Le roi jordanien s’est accordé avec le président Tebboune sur la nécessité d’élargir les horizons de la coopération bilatérales, notamment dans les domaines politique, économique, commercial, des investissements et de la défense.

Ce n’était pas la première rencontre entre les deux dirigeants, puisque Tebboune et Abdallah II ont eu des entretiens, en marge du sommet sur le climat, tenu au Caire en novembre 2022.

Le prince héritier jordanien, Hussein bin Abdullah II, a également participé au sommet d’Alger de la Ligue Arabe, début novembre, où il a bénéficié d’un traitement spécial par le président Tebboune.

La demande Jordanienne est-elle difficile à mettre en œuvre ?

Avant le déclenchement de la guerre russo-ukrainienne le 24 février 2022, l’Algérie disposait d’un excédent de production de gaz, mais les pays Européens, cherchant à se passer du gaz russe se sont rués vers l’Algérie pour faire face à pénurie qui frappe leurs économies.

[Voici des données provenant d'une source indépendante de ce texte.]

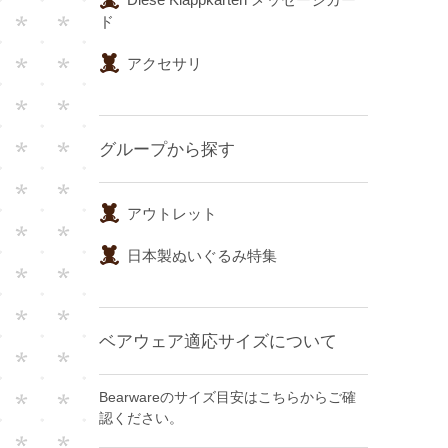
ド
アクセサリ
グループから探す
アウトレット
日本製ぬいぐるみ特集
ベアウェア適応サイズについて
Bearwareのサイズ目安はこちらからご確
認ください。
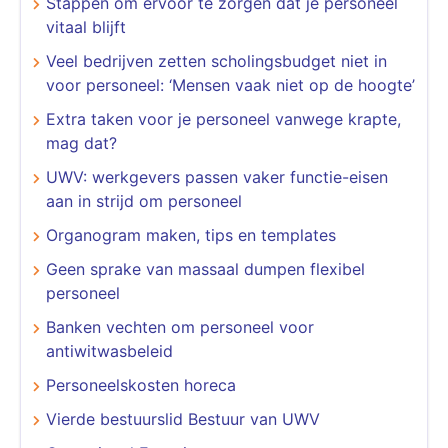
Stappen om ervoor te zorgen dat je personeel
vitaal blijft
Veel bedrijven zetten scholingsbudget niet in
voor personeel: ‘Mensen vaak niet op de hoogte’
Extra taken voor je personeel vanwege krapte,
mag dat?
UWV: werkgevers passen vaker functie-eisen
aan in strijd om personeel
Organogram maken, tips en templates
Geen sprake van massaal dumpen flexibel
personeel
Banken vechten om personeel voor
antiwitwasbeleid
Personeelskosten horeca
Vierde bestuurslid Bestuur van UWV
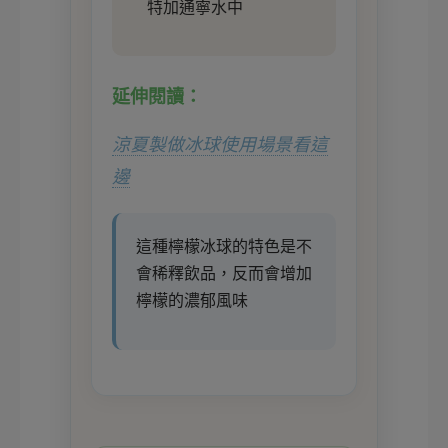
特加通寧水中
延伸閱讀：
涼夏製做冰球使用場景看這
邊
這種檸檬冰球的特色是不
會稀釋飲品，反而會增加
檸檬的濃郁風味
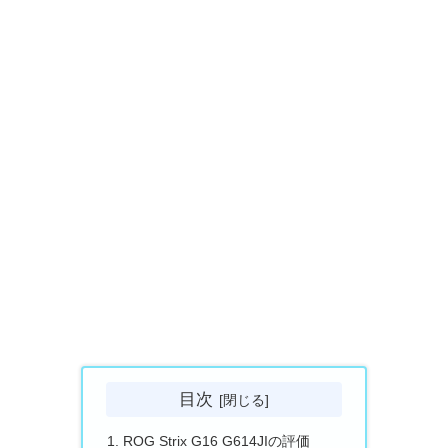
目次
ROG Strix G16 G614JIの評価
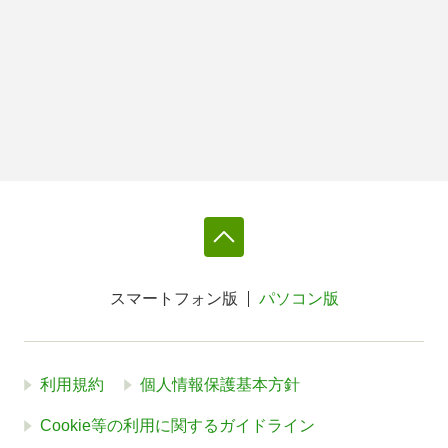
スマートフォン版
パソコン版
利用規約
個人情報保護基本方針
Cookie等の利用に関するガイドライン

Pris de cours par l’évolution des sanctions contre Moscou qui a boosté les commandes des autres pays fournisseurs, Alger ne disposait pas d’importantes quantités excédentaires pour répondre aux demandes de ses clients, notamment européens. Cela sans omettre qu’en plein essors, son économie devient de plus en plus énergivore.

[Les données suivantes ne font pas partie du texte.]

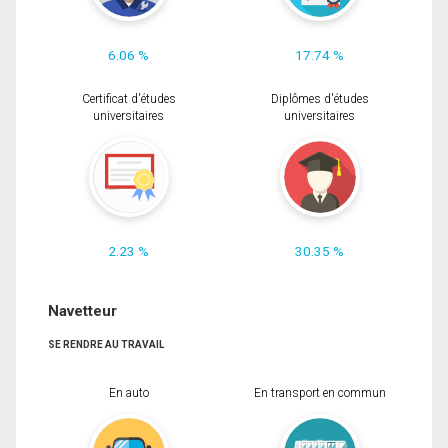
6.06 %
17.74 %
Certificat d'études
Diplômes d'études
universitaires
universitaires
2.23 %
30.35 %
Navetteur
SE RENDRE AU TRAVAIL
En auto
En transport en commun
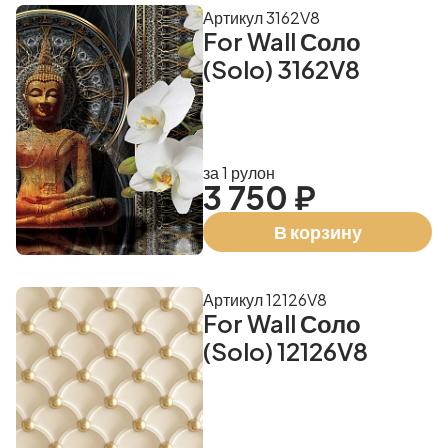
Артикул 3162V8
For Wall Соло
(Solo) 3162V8
за 1 рулон
3 750 ₽
В корзину
Артикул 12126V8
For Wall Соло
(Solo) 12126V8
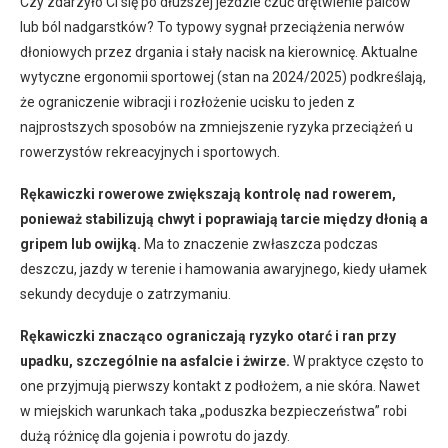
Czy zdarzyło Ci się po dłuższej jeździe czuć drętwienie palców
lub ból nadgarstków? To typowy sygnał przeciążenia nerwów
dłoniowych przez drgania i stały nacisk na kierownicę. Aktualne
wytyczne ergonomii sportowej (stan na 2024/2025) podkreślają,
że ograniczenie wibracji i rozłożenie ucisku to jeden z
najprostszych sposobów na zmniejszenie ryzyka przeciążeń u
rowerzystów rekreacyjnych i sportowych.
Rękawiczki rowerowe zwiększają kontrolę nad rowerem,
ponieważ stabilizują chwyt i poprawiają tarcie między dłonią a
gripem lub owijką.
Ma to znaczenie zwłaszcza podczas
deszczu, jazdy w terenie i hamowania awaryjnego, kiedy ułamek
sekundy decyduje o zatrzymaniu.
Rękawiczki znacząco ograniczają ryzyko otarć i ran przy
upadku, szczególnie na asfalcie i żwirze.
W praktyce często to
one przyjmują pierwszy kontakt z podłożem, a nie skóra. Nawet
w miejskich warunkach taka „poduszka bezpieczeństwa” robi
dużą różnicę dla gojenia i powrotu do jazdy.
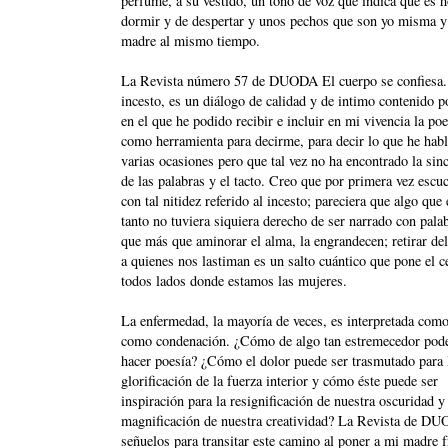
perfume, a su vestido, un tono de voz que indica que es h
dormir y de despertar y unos pechos que son yo misma y
madre al mismo tiempo.
La Revista número 57 de DUODA El cuerpo se confiesa.
incesto, es un diálogo de calidad y de intimo contenido po
en el que he podido recibir e incluir en mi vivencia la poe
como herramienta para decirme, para decir lo que he hab
varias ocasiones pero que tal vez no ha encontrado la sin
de las palabras y el tacto. Creo que por primera vez escu
con tal nitidez referido al incesto; pareciera que algo que
tanto no tuviera siquiera derecho de ser narrado con pala
que más que aminorar el alma, la engrandecen; retirar del
a quienes nos lastiman es un salto cuántico que pone el c
todos lados donde estamos las mujeres.
La enfermedad, la mayoría de veces, es interpretada com
como condenación. ¿Cómo de algo tan estremecedor po
hacer poesía? ¿Cómo el dolor puede ser trasmutado para 
glorificación de la fuerza interior y cómo éste puede ser
inspiración para la resignificación de nuestra oscuridad y 
magnificación de nuestra creatividad? La Revista de D
señuelos para transitar este camino al poner a mi madre f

L’Italie a bénéficié à elle seule du surplus de gaz algérien, qui a été vendu sur le marché libre, estimé à environ 4 milliards de mètres cubes, et a signé un accord pour accroitre l’approvisionnement en gaz de l’Algérie d’environ 9 milliards de mètres cubes jusqu’en 2024.

Le géant pétrolier algérien Sonatrach, a atteint sa capacité maximale de production de gaz naturel et liquéfié, qui s’élevait à 56 milliards de mètres cubes en 2022, un record depuis 2010.

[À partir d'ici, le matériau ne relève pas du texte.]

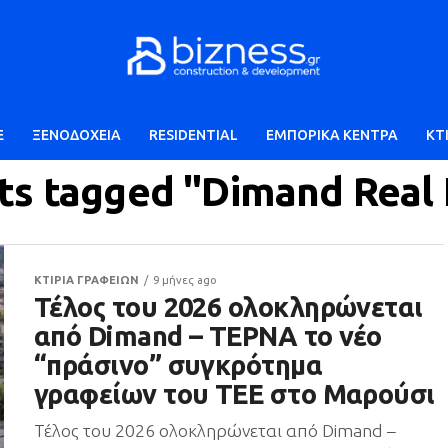
E
ΞΕΝΟΔΟΧΕΙΑ
RESIDENTIAL
ΕΜΠΟΡΙΚΑ ΚΕΝΤΡΑ
ΚΤ
sts tagged "Dimand Real 
ΚΤΙΡΙΑ ΓΡΑΦΕΙΩΝ
9 μήνες ago
Τέλος του 2026 ολοκληρώνεται
από Dimand – ΤΕΡΝΑ το νέο
“πράσινο” συγκρότημα
γραφείων του ΤΕΕ στο Μαρούσι
Τέλος του 2026 ολοκληρώνεται από Dimand –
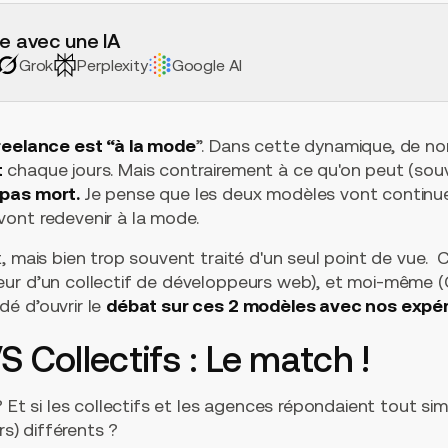
e avec une IA
Grok
Perplexity
Google AI
reelance est “à la mode
”. Dans cette dynamique, de 
t
chaque jours. Mais contrairement à ce qu'on peut (souven
 pas mort.
Je pense que les deux modèles vont continue
ont redevenir à la mode.
, mais bien trop souvent traité d'un seul point de vue. 
ur d’un collectif de développeurs web), et moi-même 
é d’ouvrir le
débat sur ces 2 modèles avec nos expé
S Collectifs : Le match !
? Et si les collectifs et les agences répondaient tout s
rs) différents ?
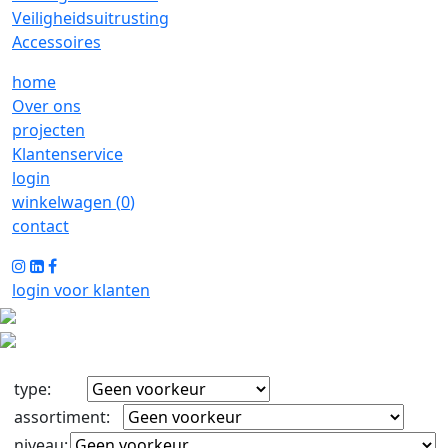
Veiligheidsuitrusting
Accessoires
home
Over ons
projecten
Klantenservice
login
winkelwagen (
0
)
contact
login voor klanten
type
:
assortiment
:
niveau
:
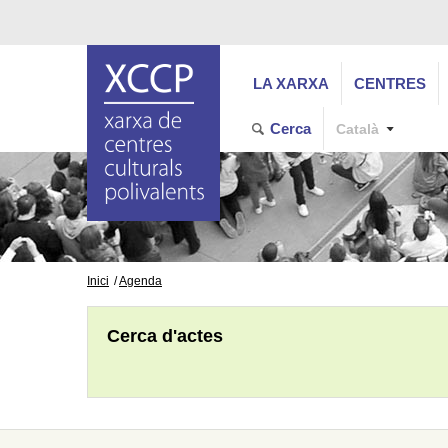
LA XARXA
CENTRES
Cerca
Català
Inici
Agenda
Cerca d'actes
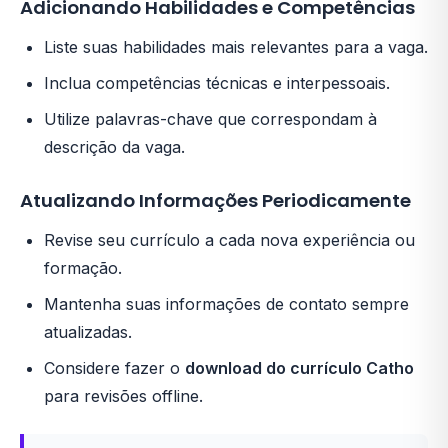
Adicionando Habilidades e Competências
Liste suas habilidades mais relevantes para a vaga.
Inclua competências técnicas e interpessoais.
Utilize palavras-chave que correspondam à
descrição da vaga.
Atualizando Informações Periodicamente
Revise seu currículo a cada nova experiência ou
formação.
Mantenha suas informações de contato sempre
atualizadas.
Considere fazer o
download do currículo Catho
para revisões offline.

Plusieurs pays européens sont entrés sur le marché de la concurrence pour le gaz algérien, comme la France, la Slovénie et le Portugal, ce qui rend techniquement difficile, mais pas irréalisable, de répondre à la demande jordanienne à moyen terme, compte tenu de l’énorme potentiel révélé par les nouvelles découvertes et investissements.

« La volonté politique a fait et peut faire son effet », nous confie une source proche du dossier. Le Président Tebboune qui s’est distingué par son front parler, est l’un des ardents défenseurs de l’idée qui stipule que la consolidation des rangs arabes vis-à-vis de l’entité sioniste et des antagonismes régionaux et internationaux, ne sera atteinte qu’en soutenant des partenariats stratégiques entre les pays arabes. Il a à plusieurs reprises, laissées entendre qu’aussi compliqués et hostiles soient-ils, les chamboulements internationaux peuvent au contraire, s’avérer favorables pour le partenariat entre pays arabe et entre pays du sud. La réactivation du Conseil supérieur de coordination stratégique entre l’Algérie et l’Arabie saoudite. Les accords pour le transport du GNL avec le Qatar les accords avec la Mauritanie, le Koweït en sont autant d’actions, incarnant cette approche.

C’est ce qui explique la demande du président Tebboune au géant algérien de l’énergie, Sonatrach, de chercher par tous les moyens à multiplier les efforts et les partenariats pour propulser les exportations de gaz algérien à 100 milliards de mètres cubes cette année.

Bien qu’atteindre ce chiffre à la fin de 2023 semble être une tâche difficile, l’Algérie investi environ 40 milliards de dollars pour développer le secteur de l’énergie pour aller de l’avant. Puis l’entrée en lice de compagnies internationales pour investir dans le secteur augmenterait la production algérienne en quantités assez importantes pour pouvoir répondre à la demande jordanienne, d’autant plus que ses besoins en gaz ne sont pas grands, comparés à des pays comme l’Italie , l’Espagne et la France , il est donc facile d’y répondre.